A wonderful home-grown game available for free download is the Playschool 'Art Maker'. This game allows kids to easily create pictures with a choice of eight backgrounds, animate a movie with the Playschool toys or make a story slideshow. It's a great way of letting them express their creativity and I now have 'movies' my child has created with her voice recorded that I can keep and play back to her on her 21st. If they have enough of doing all the hard work creating, they can also watch Playschool episodes from the application.
Finally, there are a number of offerings from Disney that are good quality and make use of the interactive capabilities of the iPad. They're also free to download and free from advertising or in-app purchases.
Disneys Mickeymouse Clubhouse Road Rally is the most inventive in terms of its interactive aspects. The game leads the kids through a series of road race challenges in a similar set up to a 'MickeyMouse Clubhouse' episode on TV (it's often called an 'appisode'). The kids are encouraged to cause actions in the game through 'talking' to Mickey, through sound recognition technology, the game will wait for a response before continuing. They also need to touch, shake, and use swiping and dragging motions to complete activity. The benefit learning wise is that the activities are diverse and require counting, problem solving, shape recognition and memory skills.
If all else fails they can have great fun with the camera!
There's also Disney's 'Jake's Neverland Pirate School', which begins with kids creating their own pirate character. This involves them taking photos of themselves and placing this face shot on a girl or boy pirate. The game involves completing a number of 'pirate classes' including sailing, and pixie dust class. It also includes 'pirate band class' which allows them to play a range of instruments and record the song.

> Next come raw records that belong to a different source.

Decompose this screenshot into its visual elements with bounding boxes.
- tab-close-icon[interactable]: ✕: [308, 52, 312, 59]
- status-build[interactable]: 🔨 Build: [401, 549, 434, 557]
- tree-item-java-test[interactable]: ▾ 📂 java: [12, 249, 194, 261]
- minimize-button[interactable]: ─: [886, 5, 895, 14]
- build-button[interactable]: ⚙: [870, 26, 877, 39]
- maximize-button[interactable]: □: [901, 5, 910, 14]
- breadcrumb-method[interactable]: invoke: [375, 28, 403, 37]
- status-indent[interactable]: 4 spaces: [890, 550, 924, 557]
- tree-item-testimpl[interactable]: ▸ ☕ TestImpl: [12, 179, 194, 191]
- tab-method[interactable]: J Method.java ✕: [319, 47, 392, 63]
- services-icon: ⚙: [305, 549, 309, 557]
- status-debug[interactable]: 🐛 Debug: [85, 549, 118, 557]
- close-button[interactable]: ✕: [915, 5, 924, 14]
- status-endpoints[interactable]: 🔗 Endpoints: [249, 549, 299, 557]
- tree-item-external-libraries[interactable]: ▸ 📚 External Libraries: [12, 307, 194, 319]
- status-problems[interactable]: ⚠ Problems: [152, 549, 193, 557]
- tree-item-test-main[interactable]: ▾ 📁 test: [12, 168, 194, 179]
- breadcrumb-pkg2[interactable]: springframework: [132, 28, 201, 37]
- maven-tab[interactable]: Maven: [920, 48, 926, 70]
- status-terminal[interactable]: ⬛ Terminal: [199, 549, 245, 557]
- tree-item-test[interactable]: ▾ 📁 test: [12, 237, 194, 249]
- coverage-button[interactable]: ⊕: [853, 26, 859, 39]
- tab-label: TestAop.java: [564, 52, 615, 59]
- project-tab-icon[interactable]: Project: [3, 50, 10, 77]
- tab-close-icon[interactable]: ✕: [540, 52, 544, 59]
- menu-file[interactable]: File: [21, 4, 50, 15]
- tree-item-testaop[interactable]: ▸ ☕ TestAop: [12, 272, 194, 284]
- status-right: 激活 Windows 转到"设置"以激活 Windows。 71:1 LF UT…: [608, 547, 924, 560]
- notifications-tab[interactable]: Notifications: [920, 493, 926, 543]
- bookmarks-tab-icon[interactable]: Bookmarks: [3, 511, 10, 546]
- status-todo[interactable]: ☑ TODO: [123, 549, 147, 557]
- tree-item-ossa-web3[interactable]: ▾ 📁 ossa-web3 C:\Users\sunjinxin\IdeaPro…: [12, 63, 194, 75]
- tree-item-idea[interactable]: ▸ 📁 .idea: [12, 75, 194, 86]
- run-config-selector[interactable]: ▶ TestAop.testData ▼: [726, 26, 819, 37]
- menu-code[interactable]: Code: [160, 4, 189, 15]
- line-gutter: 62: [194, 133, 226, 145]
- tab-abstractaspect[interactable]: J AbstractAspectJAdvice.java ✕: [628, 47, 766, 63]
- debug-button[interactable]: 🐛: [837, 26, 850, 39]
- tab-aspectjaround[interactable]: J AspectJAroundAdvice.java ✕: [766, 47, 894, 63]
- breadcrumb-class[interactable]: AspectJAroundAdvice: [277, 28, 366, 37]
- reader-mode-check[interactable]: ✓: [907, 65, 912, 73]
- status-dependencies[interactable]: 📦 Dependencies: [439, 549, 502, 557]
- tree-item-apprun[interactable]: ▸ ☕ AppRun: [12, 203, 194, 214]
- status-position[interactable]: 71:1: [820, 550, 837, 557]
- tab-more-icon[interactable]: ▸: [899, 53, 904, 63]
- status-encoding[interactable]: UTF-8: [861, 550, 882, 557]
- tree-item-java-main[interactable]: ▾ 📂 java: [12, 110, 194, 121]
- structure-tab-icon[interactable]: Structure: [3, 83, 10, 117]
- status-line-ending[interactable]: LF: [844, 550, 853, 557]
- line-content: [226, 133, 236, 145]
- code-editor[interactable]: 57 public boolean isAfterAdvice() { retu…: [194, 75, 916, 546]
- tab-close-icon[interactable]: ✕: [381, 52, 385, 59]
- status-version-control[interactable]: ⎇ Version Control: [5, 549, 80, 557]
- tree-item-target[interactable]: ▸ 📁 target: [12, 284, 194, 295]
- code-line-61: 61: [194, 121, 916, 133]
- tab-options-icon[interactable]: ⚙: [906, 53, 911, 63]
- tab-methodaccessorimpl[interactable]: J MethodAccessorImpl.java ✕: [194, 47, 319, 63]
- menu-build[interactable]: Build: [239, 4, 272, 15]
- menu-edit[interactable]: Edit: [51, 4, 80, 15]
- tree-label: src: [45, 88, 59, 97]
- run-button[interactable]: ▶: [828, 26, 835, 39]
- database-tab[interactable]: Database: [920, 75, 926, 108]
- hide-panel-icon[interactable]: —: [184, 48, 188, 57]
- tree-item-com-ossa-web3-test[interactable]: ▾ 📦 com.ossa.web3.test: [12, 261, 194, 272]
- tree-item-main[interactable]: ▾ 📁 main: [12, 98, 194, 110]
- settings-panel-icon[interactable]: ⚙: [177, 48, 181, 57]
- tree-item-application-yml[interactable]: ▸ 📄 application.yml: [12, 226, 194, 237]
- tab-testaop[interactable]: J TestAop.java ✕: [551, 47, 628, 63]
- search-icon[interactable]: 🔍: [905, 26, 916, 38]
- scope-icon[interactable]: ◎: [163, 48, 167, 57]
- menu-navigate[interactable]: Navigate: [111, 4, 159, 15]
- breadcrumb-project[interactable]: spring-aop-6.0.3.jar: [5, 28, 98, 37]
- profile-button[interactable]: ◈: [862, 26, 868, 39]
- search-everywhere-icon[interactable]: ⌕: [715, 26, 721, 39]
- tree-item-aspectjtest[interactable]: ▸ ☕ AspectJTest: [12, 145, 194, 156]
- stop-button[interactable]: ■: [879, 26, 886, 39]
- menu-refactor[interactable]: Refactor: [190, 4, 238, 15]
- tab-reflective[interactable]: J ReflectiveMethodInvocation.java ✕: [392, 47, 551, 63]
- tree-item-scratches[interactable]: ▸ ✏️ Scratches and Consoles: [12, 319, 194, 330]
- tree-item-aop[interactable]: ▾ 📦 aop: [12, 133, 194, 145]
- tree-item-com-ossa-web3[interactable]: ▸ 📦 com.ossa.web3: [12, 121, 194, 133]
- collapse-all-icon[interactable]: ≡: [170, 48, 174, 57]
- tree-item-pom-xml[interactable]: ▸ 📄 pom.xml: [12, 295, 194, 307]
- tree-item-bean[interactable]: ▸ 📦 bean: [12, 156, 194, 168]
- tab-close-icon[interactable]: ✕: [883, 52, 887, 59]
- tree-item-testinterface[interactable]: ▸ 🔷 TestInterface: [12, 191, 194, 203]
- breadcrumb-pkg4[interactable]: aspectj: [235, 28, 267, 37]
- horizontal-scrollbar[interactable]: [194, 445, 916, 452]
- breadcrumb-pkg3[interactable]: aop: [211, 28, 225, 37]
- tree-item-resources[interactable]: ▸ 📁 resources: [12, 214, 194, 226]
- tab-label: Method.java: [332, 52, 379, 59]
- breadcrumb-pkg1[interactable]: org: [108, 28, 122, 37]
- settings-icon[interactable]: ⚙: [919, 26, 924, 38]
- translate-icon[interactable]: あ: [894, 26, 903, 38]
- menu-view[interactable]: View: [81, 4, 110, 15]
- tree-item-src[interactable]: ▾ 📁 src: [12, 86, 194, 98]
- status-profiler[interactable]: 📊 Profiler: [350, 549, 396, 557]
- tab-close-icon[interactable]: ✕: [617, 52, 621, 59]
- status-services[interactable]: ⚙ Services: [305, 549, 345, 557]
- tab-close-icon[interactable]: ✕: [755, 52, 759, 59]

So there's a few game suggestions to begin, feel free to suggest any other ideas below. Obviously it's not something you want young kids spending all their time on, but every now and then it's nice for a bit of fun. Plus, if we work with them now, maybe they'll help us understand how to use the new technology when they're teenagers! In the meantime, my child and I shall share 'our' IPad, and hey, now we've found the good quality free games, we could even afford our own REAL strawberry patch!
Great article! Thanks.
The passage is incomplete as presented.